L'efficacité de la prothèse auditive appelée implant cochléaire dépendrait non pas de l'appareil lui-même, mais plutôt du système cérébral des porteurs. L'implant cochléaire est un dispositif de stimulation électrique implanté dans l'oreille et piloté par un émetteur extérieur. Il est destiné aux cas de surdité sévère à profonde, qui ne tirent plus de bénéfice d'un appareillage auditif conventionnel.
Dans les cas de grande surdité, le cerveau se réorganise de telle sorte que le cortex auditif est pris en charge par la région cérébrale voisine, celle de la vision. La perception de stimuli visuels active les aires auditives, ce qui permet aux malentendants d'acquérir des habiletés à communiquer grâce au langage des signes ou à la lecture labiale.
Si la pose de l'implant cochléaire survient après cette réorganisation des sens, le patient captera moins bien les signaux auditifs.
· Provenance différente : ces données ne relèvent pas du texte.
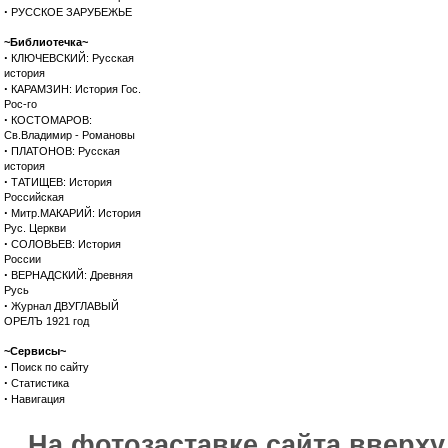
·
РУССКОЕ ЗАРУБЕЖЬЕ
~Библиотечка~
·
КЛЮЧЕВСКИЙ: Русская
история
·
КАРАМЗИН: История Гос.
Рос-го
·
КОСТОМАРОВ:
Св.Владимир - Романовы
·
ПЛАТОНОВ: Русская
история
·
ТАТИЩЕВ: История
Российская
·
Митр.МАКАРИЙ: История
Рус. Церкви
·
СОЛОВЬЕВ: История
России
·
ВЕРНАДСКИЙ: Древняя
Русь
·
Журнал ДВУГЛАВЫЙ
ОРЕЛЪ 1921 год
~Сервисы~
·
Поиск по сайту
·
Статистика
·
Навигация
На фотозаставке сайта вверх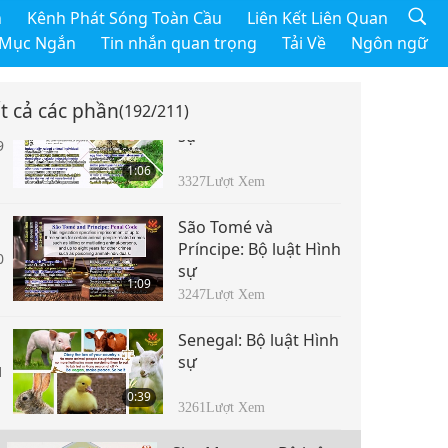
Nga: Điều 245 Bộ luật
h
Kênh Phát Sóng Toàn Cầu
Liên Kết Liên Quan
Hình sự
8
 Mục Ngắn
Tin nhắn quan trọng
Tải Về
Ngôn ngữ
1:03
3124
Lượt Xem
t cả các phần
(192/211)
Rwanda: Bộ luật Hình
sự
9
1:06
3327
Lượt Xem
São Tomé và
Príncipe: Bộ luật Hình
0
sự
1:09
3247
Lượt Xem
Senegal: Bộ luật Hình
sự
1
0:39
3261
Lượt Xem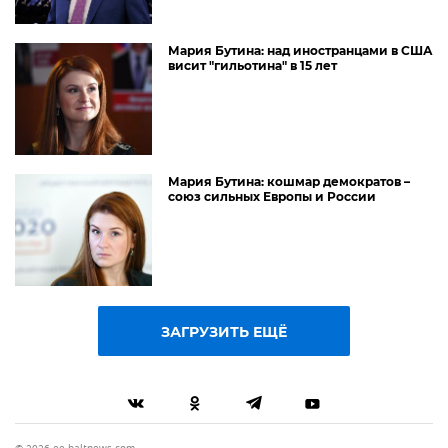
Мария Бутина: над иностранцами в США
висит "гильотина" в 15 лет
Мария Бутина: кошмар демократов –
союз сильных Европы и России
ЗАГРУЗИТЬ ЕЩЁ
C'est pourquoi la performance de l'implant cochléaire est spectaculaire chez les enfants en bas âge, car leur cortex n'a pas eu le temps de se modifier.

Doctorant en sciences biomédicales à l'École d'orthophonie et d'audiologie de Montréal, François Champoux a procédé à une étude comportementale sur 17 sujets porteurs d'un implant cochléaire. Les sujets ont dû écouter et répéter un mot entendu d'abord dans une situation uniquement auditive, puis devant différents stimuli visuels (couleur, mouvement, etc.).
Le chercheur a observé une chute de l'audition pouvant atteindre cent pour cent chez certains porteurs mis en présence de stimulus visuels inhabituels. "Les porteurs d'un implant cochléaire se plaignent parfois de ne rien entendre lorsqu'ils sont au volant. Évidemment, on entend moins bien en raison du bruit. Je me suis demandé si le mouvement sur la route et l'impossibilité de lire sur les lèvres n'empêchent pas aussi de percevoir la parole", explique François Champoux, coauteur de l'étude avec les professeurs Franco Lepore, Jean-Pierre Gagné et Hugo Théorêt.

"Si ces résultats permettent d'accroître la compréhension du problème, ils jettent aussi un doute dans l'esprit de tout audiologiste, constate François Champoux. Il semble que la réadaptation auditive des personnes sourdes dépende du degré de leur réorganisation corticale. Or, la réadaptation actuelle n'est pas basée sur ce critère."
Comment rendre la réadaptation auditive optimale? Quelles en sont les limites? Selon François Champoux, ces questions sans réponse exigent la création de techniques permettant de mesurer et de prédire l'efficacité de l'implant cochléaire. "Je souhaite qu'on découvre des moyens pour que les personnes sourdes arrivent à mieux intégrer leurs systèmes visuel et auditif", conclut-il.